While sales of hand soaps and sanitizers have soared in markets around the world since the outbreak began, consumers have also been stocking up on a somewhat surprising item – toilet paper. According to Dimitrios Tsivrikos, lecturer in consumer and business psychology at University College London, toilet paper has become an “icon” of mass panic.

“In times of uncertainty, people enter a panic zone that makes them irrational and completely neurotic,” he said in a phone call. “In other disaster conditions like a flood, we can prepare because we know how many supplies we need, but we have a virus now we know nothing about.”

“When you enter a supermarket, you’re looking for value and high volumes,” he added, noting that people are drawn to the large packaging that toilet paper comes in when they are looking to regain a sense of control.

Tsivrikos, like van der Linden, told CNBC the lack of a clear voice from authority figures was fueling the panic.

“The public is getting conflicting advice from the government and retailers,” he said. “So people mass buy. I blame the system for not having a unanimous voice on what we should be doing.”

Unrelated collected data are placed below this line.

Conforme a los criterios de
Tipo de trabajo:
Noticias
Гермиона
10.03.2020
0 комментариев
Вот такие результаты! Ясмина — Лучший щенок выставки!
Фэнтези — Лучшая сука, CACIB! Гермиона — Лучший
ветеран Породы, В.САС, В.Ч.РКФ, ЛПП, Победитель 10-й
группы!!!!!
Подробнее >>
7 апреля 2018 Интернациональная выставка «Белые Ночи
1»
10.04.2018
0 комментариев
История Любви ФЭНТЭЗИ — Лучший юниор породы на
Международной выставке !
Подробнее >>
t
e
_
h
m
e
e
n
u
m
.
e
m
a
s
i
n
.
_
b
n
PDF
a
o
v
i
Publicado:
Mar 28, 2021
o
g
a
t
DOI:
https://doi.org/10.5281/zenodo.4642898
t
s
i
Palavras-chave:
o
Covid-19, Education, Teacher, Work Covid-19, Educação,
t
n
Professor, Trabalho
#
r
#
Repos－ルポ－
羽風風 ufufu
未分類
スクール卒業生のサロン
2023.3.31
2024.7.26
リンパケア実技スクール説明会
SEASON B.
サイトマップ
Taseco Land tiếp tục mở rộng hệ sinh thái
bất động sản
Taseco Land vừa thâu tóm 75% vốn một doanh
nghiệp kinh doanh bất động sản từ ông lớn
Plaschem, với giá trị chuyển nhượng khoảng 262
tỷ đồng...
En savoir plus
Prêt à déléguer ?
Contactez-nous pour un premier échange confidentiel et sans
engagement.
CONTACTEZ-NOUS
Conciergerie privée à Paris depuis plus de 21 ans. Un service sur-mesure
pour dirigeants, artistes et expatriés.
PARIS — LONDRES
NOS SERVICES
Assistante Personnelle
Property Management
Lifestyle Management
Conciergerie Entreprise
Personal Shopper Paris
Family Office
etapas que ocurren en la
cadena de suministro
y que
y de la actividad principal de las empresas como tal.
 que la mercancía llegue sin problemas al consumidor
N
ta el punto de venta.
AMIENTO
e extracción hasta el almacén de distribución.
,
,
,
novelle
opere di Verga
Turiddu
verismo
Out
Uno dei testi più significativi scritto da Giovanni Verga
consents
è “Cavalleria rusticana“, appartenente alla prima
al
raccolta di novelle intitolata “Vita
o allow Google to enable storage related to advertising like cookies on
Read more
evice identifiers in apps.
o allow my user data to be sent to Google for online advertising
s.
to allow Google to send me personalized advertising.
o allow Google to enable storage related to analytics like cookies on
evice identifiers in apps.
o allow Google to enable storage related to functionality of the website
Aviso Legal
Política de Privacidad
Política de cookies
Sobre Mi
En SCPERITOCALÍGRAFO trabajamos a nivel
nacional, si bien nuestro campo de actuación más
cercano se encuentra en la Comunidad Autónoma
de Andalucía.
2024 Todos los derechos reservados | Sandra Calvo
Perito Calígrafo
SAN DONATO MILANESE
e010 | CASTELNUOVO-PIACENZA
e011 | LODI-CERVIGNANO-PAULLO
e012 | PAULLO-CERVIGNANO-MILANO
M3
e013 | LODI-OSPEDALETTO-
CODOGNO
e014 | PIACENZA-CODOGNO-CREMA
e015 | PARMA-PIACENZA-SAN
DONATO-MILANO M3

However, Peter Noel Murray, a New York-based member of the American Psychological Association and the Society for Consumer Psychology, disagreed that authority figures had the power to calm the panic-buying trend.

“If authorities were to consistently say that this virus is not a problem it wouldn’t change anything,” he told CNBC via telephone. “Campaigns that are authoritative are not successful if they don’t tap into people’s behavior.”

According to Murray, cognitive and emotional responses were the two key factors involved in influencing our decisions during situations like the coronavirus outbreak.

“In this case the cognitive factor is cognitive bias, (which means) we tend to overemphasize things that are recent and very vivid,” he explained. “When there’s a plane crash people don’t fly, when there’s a shark attack people think all sharks are killers. That process makes us think that whatever the current thing is, it’s similar to some terrible thing — it catastrophizes our view of whatever this thing is.”

In this case, Murray said, people might be associating the coronavirus with a past deadly outbreak, like the 1918 Spanish flu that killed around 50 million people worldwide.

“On the emotional side, the answer is self-affirmation. In our minds we know one day we are going to be dead, and the mind deals with it through (seeking) control,” Murray said.

“There’s an over-representation of fear and people’s minds need to respond to those kinds of feelings,” he added. “The need for self-affirmation is triggered, and that drives us to do unreasonable things like buying a year’s worth of toilet paper. It overwhelms the knowledge that we don’t need to be doing that.”